State the broad problem domain of your research and emphasize why it is important. Tie the importance of this domain to the specific job description of the faculty position.

Main Body

The main body of the statement should be about 3 paragraphs long. Provide an initial paragraph that specifically states how your research is contributing to the problem domain you have identified in the opening paragraph. Try to emphasize how your research is moving the field forward. Follow with a paragraph that summarizes your research approach, the important contributions that you have made to date and those that you expect to make. Refer to papers that achieve these contributions. In the next paragraph state your ideas for future research directions. Identify why these directions have promise and, if you can, mention potential funding sources for these areas. If you have any experience with proposal writing mention it.

Collaborations

If you can identify faculty/ research groups at the institution you are applying to with whom you could collaborate, or facilities that you could make use of, highlight these facts in a closing paragraph. Your aim is to convince the search committee that you will both strengthen existing research at the institution and nucleate new exciting research directions.

Teaching Statement

This should also be about 2 pages in length. The statement should consist of:

Opening Paragraph

State how important excellence in education is to you, and how important it is to the future of your profession. Emphasize your desire to be a good teacher.

Main Body

The main body of the statement should be about 2-3 paragraphs long. Provide an initial paragraph that specifically states your teaching experience. Give some information about your pedagogical approaches. Emphasize any successes you have had. Mention any curriculum development activities that you have been involved in. Follow with a paragraph that summarizes how you will develop your educational program at the institute in question. Mention specific courses that exist and which you can teach. Mention any new courses you would like to develop. Discuss teaching strategies that you would use (hands-on-learning, problem-based learning, etc) and highlight they would improve undergraduate and graduate education in the area you are applying to.

Research and Teaching

If you can, finish with a paragraph that identifies ways to tie your research into teaching.

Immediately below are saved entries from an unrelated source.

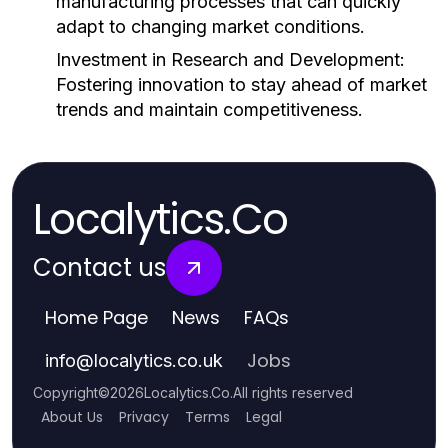
manufacturing processes that can quickly
adapt to changing market conditions.
Investment in Research and Development:
Fostering innovation to stay ahead of market
trends and maintain competitiveness.
Localytics.Co
Contact us
Home Page
News
FAQs
Jobs
info
@
localytics.co.uk
Copyright
©
2026
Localytics.Co
.
All rights reserved
About Us
Privacy
Terms
Legal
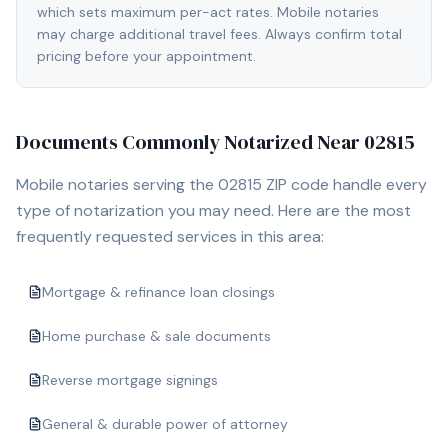
which sets maximum per-act rates. Mobile notaries
may charge additional travel fees. Always confirm total
pricing before your appointment.
Documents Commonly Notarized Near
02815
Mobile notaries serving the
02815
ZIP code handle every
type of notarization you may need. Here are the most
frequently requested services in this area:
Mortgage & refinance loan closings
Home purchase & sale documents
Reverse mortgage signings
General & durable power of attorney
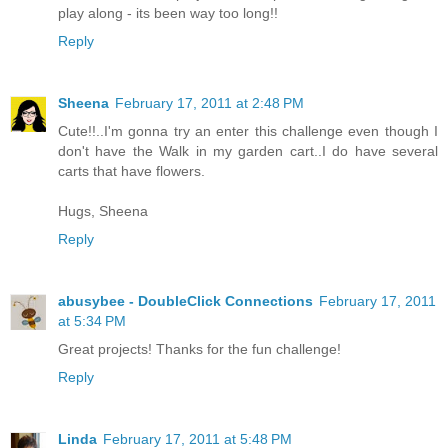
play along - its been way too long!!
Reply
Sheena
February 17, 2011 at 2:48 PM
Cute!!..I'm gonna try an enter this challenge even though I
don't have the Walk in my garden cart..I do have several
carts that have flowers.
Hugs, Sheena
Reply
abusybee - DoubleClick Connections
February 17, 2011
at 5:34 PM
Great projects! Thanks for the fun challenge!
Reply
Linda
February 17, 2011 at 5:48 PM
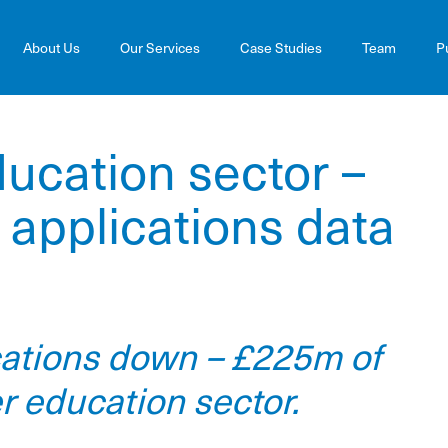
About Us
Our Services
Case Studies
Team
P
ucation sector –
applications data
cations down – £225m of
er education sector.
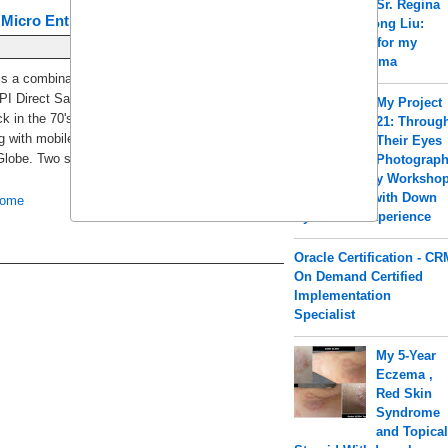
Sr. Regina
 Micro Entrepreneurs (SEMEs)
a.k.a Shengrong Liu:
Acupuncture for my
PCOS & Eczema
s a combination of BPI Direct Savings Bank Inc.
I Direct Savings Bank was formerly BPI
My Project
ck in the 70's and BPI Globe BanKo is an
21: Throug
g with mobile abilities which was just launched in
Their Eyes
Globe. Two separate thrift banks merged [...]
Photograp
y Worksho
for Children with Down
ome
Older Posts
Syndrome Experience
Oracle Certification - CR
On Demand Certified
Implementation
Specialist
My 5-Year
Eczema ,
Red Skin
Syndrome
and Topica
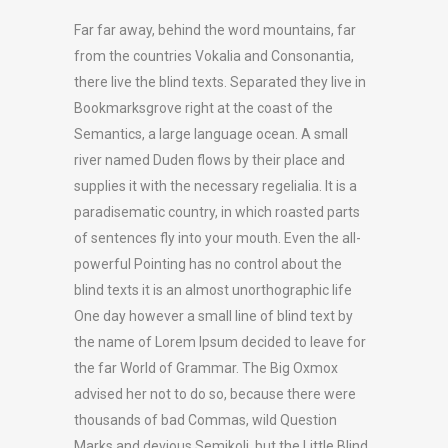
Far far away, behind the word mountains, far
from the countries Vokalia and Consonantia,
there live the blind texts. Separated they live in
Bookmarksgrove right at the coast of the
Semantics, a large language ocean. A small
river named Duden flows by their place and
supplies it with the necessary regelialia. It is a
paradisematic country, in which roasted parts
of sentences fly into your mouth. Even the all-
powerful Pointing has no control about the
blind texts it is an almost unorthographic life
One day however a small line of blind text by
the name of Lorem Ipsum decided to leave for
the far World of Grammar. The Big Oxmox
advised her not to do so, because there were
thousands of bad Commas, wild Question
Marks and devious Semikoli, but the Little Blind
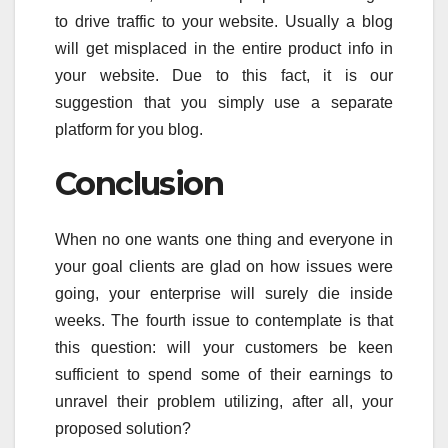
to drive traffic to your website. Usually a blog
will get misplaced in the entire product info in
your website. Due to this fact, it is our
suggestion that you simply use a separate
platform for you blog.
Conclusion
When no one wants one thing and everyone in
your goal clients are glad on how issues were
going, your enterprise will surely die inside
weeks. The fourth issue to contemplate is that
this question: will your customers be keen
sufficient to spend some of their earnings to
unravel their problem utilizing, after all, your
proposed solution?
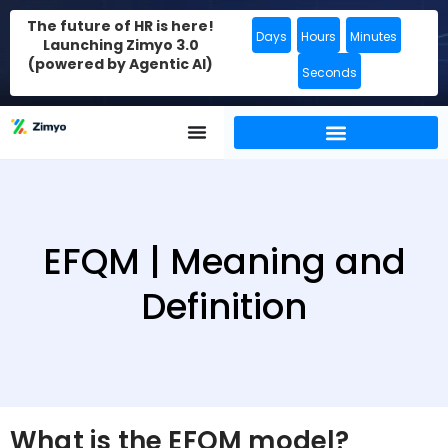
The future of HR is here!
Days
Hours
Minutes
Launching Zimyo 3.0
(powered by Agentic AI)
Seconds
EFQM | Meaning and
Definition
What is the EFQM model?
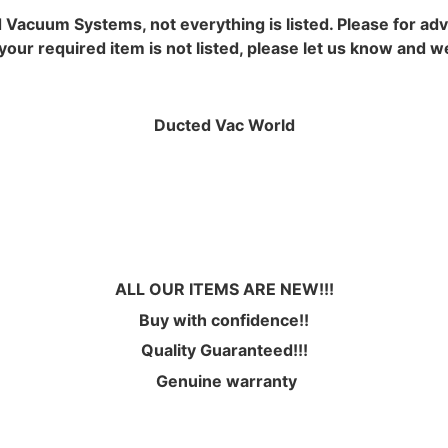
d Vacuum Systems, not everything is listed. Please for ad
ur required item is not listed, please let us know and we wi
Ducted Vac World
ALL OUR ITEMS ARE NEW!!!
Buy with confidence!!
Quality Guaranteed!!!
Genuine warranty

Emphasize the importance of bringing your research into the classroom and providing students with research opportunities. If you can identify specific educational initiatives at the institute where you are applying, state your willingness to contribute to these initiatives.

List of Referees

Contact all referees before including them on a list. If possible, meet with them (or talk to them on the phone) so you can inform them about the specific position and highlight the reasons why you are an excellent candidate. Do not give the names of people who do not know your work, or who have not agreed to be named.

It is helpful if your referees do not come from the same institution. If you can’t avoid this, try to at least include people from different departments. Senior people will carry much more weight that junior people.

Speak to your advisor about your choice of referees. He/She may be able to suggest colleagues to include, or suggest people who will write supportive letters.